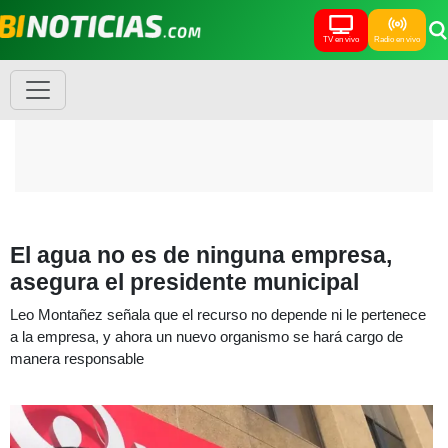
TV en vivo
Radio en vivo
El agua no es de ninguna empresa,
asegura el presidente municipal
Leo Montañez señala que el recurso no depende ni le pertenece
a la empresa, y ahora un nuevo organismo se hará cargo de
manera responsable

*****

### TASK DIRECTIONS
Write out the material exactly as it stands, omitting every picture.

### SOLUTION FOR THIS EXERCISE
TV en vivo
Radio en vivo
El agua no es de ninguna empresa,
asegura el presidente municipal
Leo Montañez señala que el recurso no depende ni le pertenece
a la empresa, y ahora un nuevo organismo se hará cargo de
manera responsable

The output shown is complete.